1. Install Dependencies

pip install -r requirements.txt

2. GPU Support (Optional)

For CUDA 11.8:

pip install torch==2.8.0+cu118 --index-url https://download.pytorch.org/whl/cu118

For CUDA 12.1:

pip install torch==2.8.0+cu121 --index-url https://download.pytorch.org/whl/cu121

3. Audio Loopback Setup

Windows - Option A (Stereo Mix):

  1. Right-click speaker icon → Sounds → Recording tab
  2. Right-click → Show Disabled Devices
  3. Enable and set Stereo Mix as default

Windows - Option B (VB-Cable, recommended):

  1. Download from vb-audio.com
  2. Install and restart
  3. Use --device "CABLE Output"

Linux: Configure PulseAudio loopback or use transcribe_dual_linux.py

4. LLM Features (Optional)

# Install Ollama from ollama.ai
ollama pull llama3.2

Usage

Available Scripts

  • transcribe_speakers.py - Main script with all features (LLM optional via --enable-llm)
  • transcribe_dual_linux.py - Linux-specific with dual audio support

Common Commands

# Specify device and model
python transcribe_speakers.py --device "CABLE Output" --model medium

# Save to file with language
python transcribe_speakers.py --language es --output transcript.txt

# Fast mode (low latency)
python transcribe_speakers.py --fast-mode --model tiny --interval 3

# Extract complete sentences from chunks
python transcribe_speakers.py --sentence-mode --output sentences.txt

# Maximum accuracy with LLM and sentence extraction
python transcribe_speakers.py --model large --enable-llm --sentence-mode --output enriched.txt

# Force CPU (avoid GPU issues)
python transcribe_speakers.py --force-cpu

Key Options

Option Description Default
--model Model size: tiny/base/small/medium/large base
--language Language code (en/es/fr/de/ja/etc.) en
--device Audio device name (partial match) Auto
--interval Processing interval (seconds) 8.0
--min-duration Minimum audio duration 3.0
--fast-mode Fast mode (3-5x faster, lower accuracy) False
--enable-llm Enable fact-checking and questions False
--llm-model Ollama model to use llama3.2
--output Save to file None
--force-cpu Disable GPU False
--gpu-index GPU device index 0
--sentence-mode Extract complete sentences from chunks False

Model Performance

Model Size Speed Quality Best For
tiny ~75 MB Fastest Basic Quick tests, low-latency
base ~145 MB Fast Good General real-time use
small ~485 MB Moderate Better Balanced accuracy/speed
medium ~1.5 GB Slow Great High accuracy needs
large ~3 GB Slowest Best Maximum accuracy

Optimization Presets

Low Latency (Real-Time):

python transcribe_speakers.py --model tiny --fast-mode --interval 2 --min-duration 1.5

Balanced:

python transcribe_speakers.py --model base --interval 5

High Accuracy:

python transcribe_speakers.py --model large --interval 10 --enable-llm

Troubleshooting

No loopback device:

  • Windows: Enable Stereo Mix or install VB-Cable
  • Linux: Configure PulseAudio loopback

CUDA errors:

python transcribe_speakers.py --force-cpu

No audio captured:

  • Verify audio is playing
  • Check device: --list-devices
  • Increase system volume

Poor quality:

  • Use larger model: --model medium
  • Increase interval: --interval 10
  • Specify language: --language <code>

Ollama errors:

  • Ensure Ollama is running
  • Pull model: ollama pull llama3.2

Output Format

Standard:

[14:23:15] Transcribed audio segment.
[14:23:23] Another segment with timestamp.

With LLM (--enable-llm):

======================================================================
[14:23:15] The Earth revolves around the Sun in 365 days.

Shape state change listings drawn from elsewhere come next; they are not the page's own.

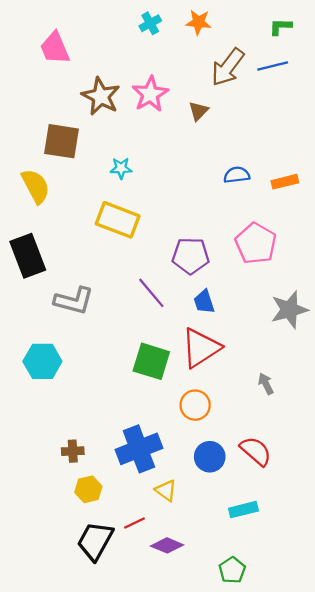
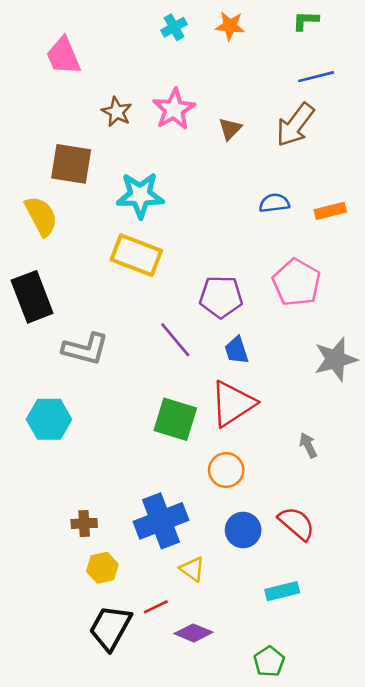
green L-shape: (280, 27) -> (306, 21), moved
brown arrow: (228, 67) -> (295, 125), moved
brown star: (101, 96) -> (117, 112), size x0.7
cyan star: (121, 168) -> (140, 195), size x1.8

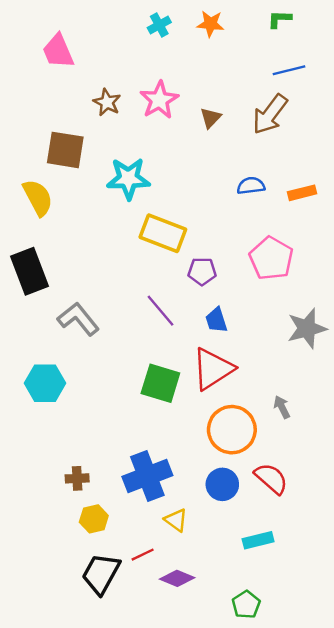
yellow rectangle: (136, 255) -> (163, 233), moved
purple pentagon: (221, 297) -> (202, 271), size x0.7
gray L-shape: (85, 349) -> (78, 319), turned -144
orange circle: (226, 470) -> (232, 430), moved, size x1.5

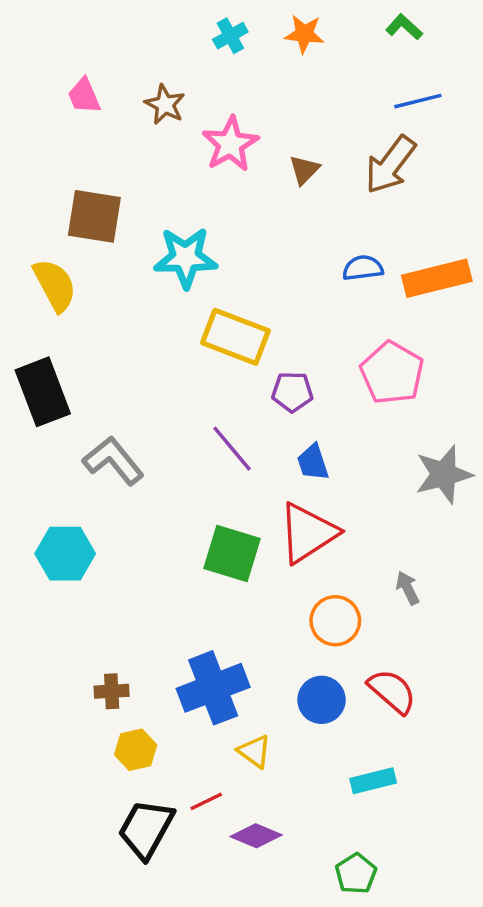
green L-shape: (279, 19) -> (404, 27), turned 40
pink trapezoid: (58, 51) -> (84, 96), moved, size x0.7
brown star: (107, 102) -> (165, 104), moved
orange rectangle: (302, 193) -> (437, 278), size x1.6
orange circle: (232, 430) -> (335, 621), size x0.7

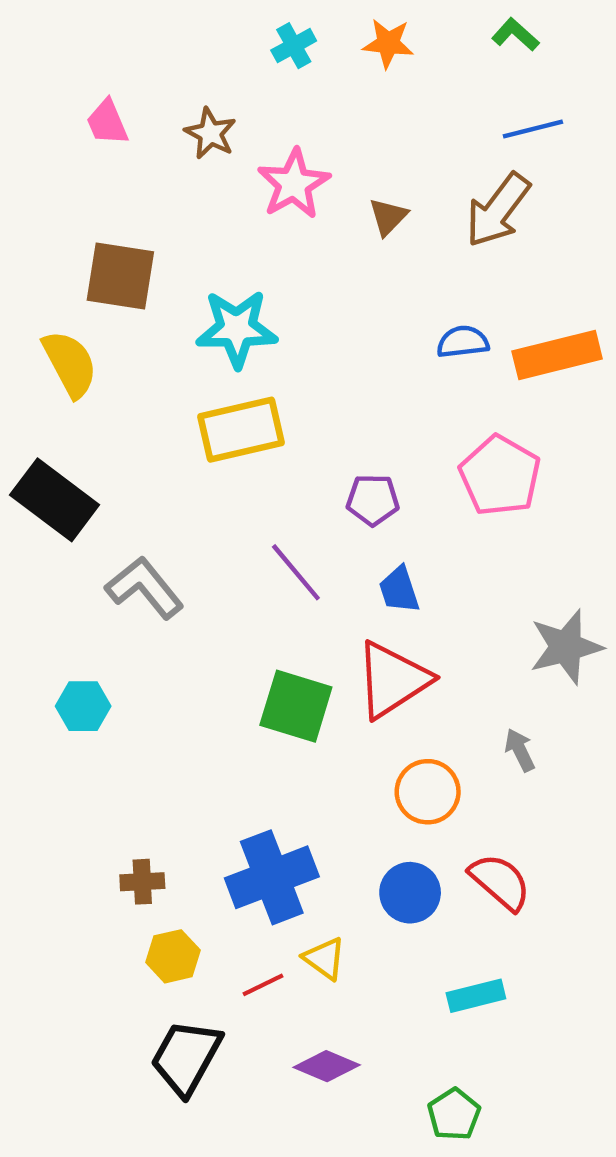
yellow rectangle: (235, 337) -> (241, 430), moved, turned -34
black rectangle: (43, 392) -> (55, 500), turned -32
gray star: (444, 474) -> (566, 647), moved
cyan hexagon: (65, 554) -> (83, 706), size x0.7
red line: (206, 801) -> (263, 985), moved

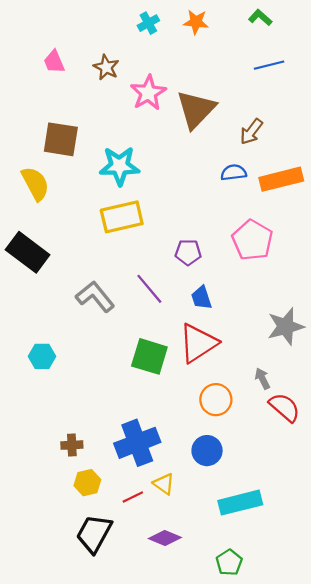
brown arrow: (498, 210) -> (251, 132), moved, size x0.7
brown triangle: (388, 217) -> (196, 109), size x2.0
gray L-shape: (145, 588) -> (95, 297), moved
red semicircle: (500, 882) -> (285, 407), moved
cyan rectangle: (476, 996) -> (240, 503), size x1.5

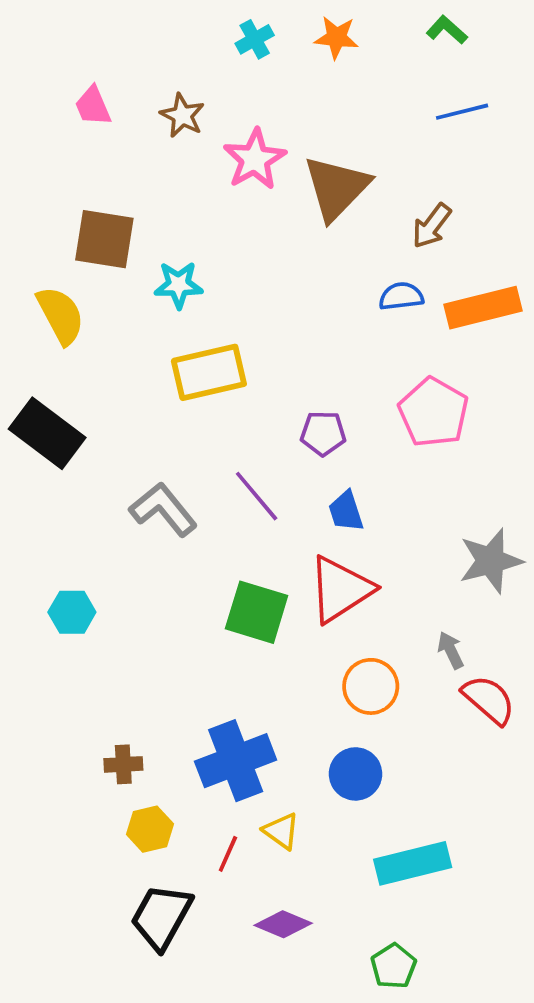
cyan star: (120, 166) -> (179, 285), moved, size x0.7
red line: (133, 497) -> (228, 854), turned -40

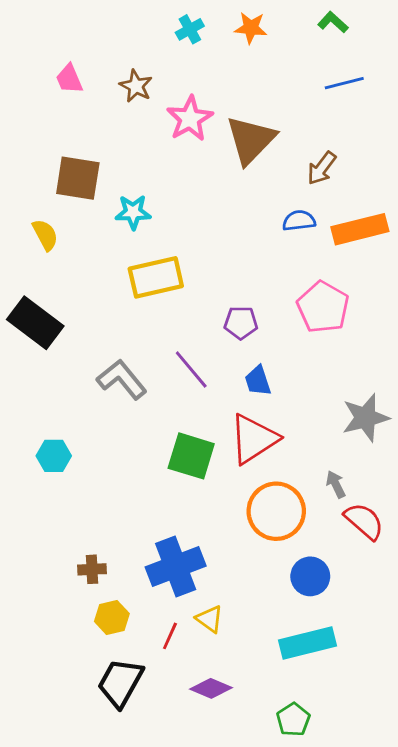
yellow semicircle: (61, 315) -> (45, 235), size x0.7
orange circle: (371, 686) -> (276, 511), size x1.4
blue circle: (355, 774) -> (310, 576), moved

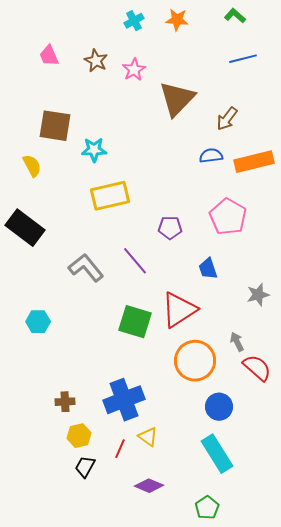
pink star: (190, 119) -> (134, 70), moved, size x0.7
blue trapezoid: (258, 381) -> (208, 269), moved
gray star: (366, 418) -> (258, 295), size x0.7
cyan rectangle: (307, 643) -> (217, 454), turned 72
black trapezoid: (120, 683) -> (85, 467), moved, size x0.6

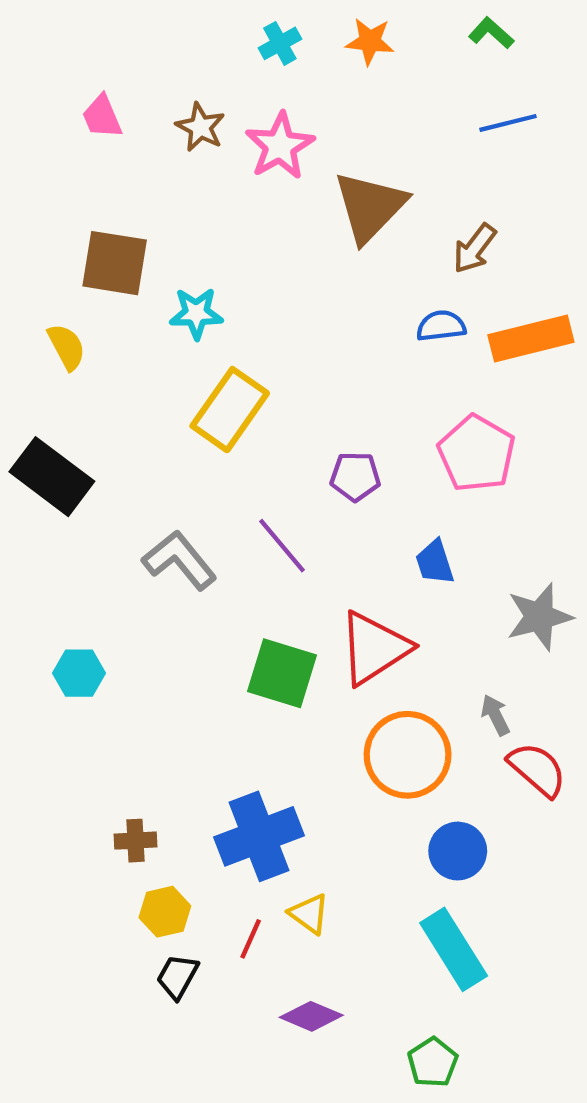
pink star: (134, 70) -> (280, 146), size x1.4
yellow rectangle: (110, 196) -> (230, 410), turned -42
gray star: (258, 295) -> (539, 617), size x1.4

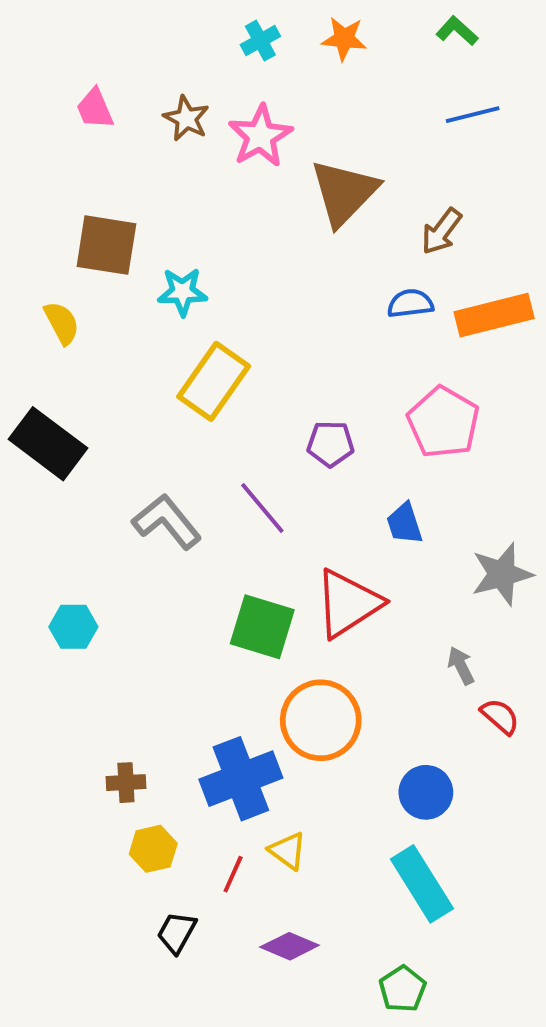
orange circle: (408, 755) -> (321, 720), moved
red semicircle: (537, 769) -> (500, 716), size x0.7
black trapezoid: (177, 977) -> (177, 933), moved

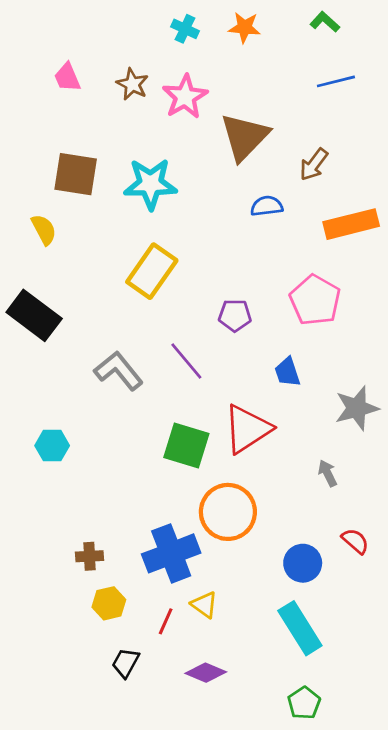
cyan cross: (260, 41) -> (185, 29), turned -36
cyan star: (182, 292) -> (150, 184), moved, size x1.5
blue semicircle: (410, 303) -> (267, 206), moved
red semicircle: (500, 716) -> (355, 541), moved
green pentagon: (403, 989) -> (304, 703), moved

📊 Fact Check: FACTUAL (confidence: 0.98)
💡 Scientifically accurate. Earth's orbital period is 365.25 days.

❓ Questions:
1. Why do we need leap years?
2. How does Earth's orbit affect seasons?
======================================================================

Technical Stack

  • Audio: sounddevice, soundfile (16kHz mono, 16-bit PCM)
  • Transcription: faster-whisper (optimized Whisper)
  • LLM: Ollama (local inference)
  • Capture: WASAPI loopback (Windows), PulseAudio (Linux)

Future Work

  • Real-time streaming transcription with reduced buffering
  • Speaker diarization improvements
  • Web interface for remote monitoring
  • Multi-device simultaneous transcription
  • Cloud LLM integration options
  • Custom vocabulary and domain adaptation
  • Noise reduction preprocessing

License

Uses Whisper (OpenAI), faster-whisper (SYSTRAN), and Ollama.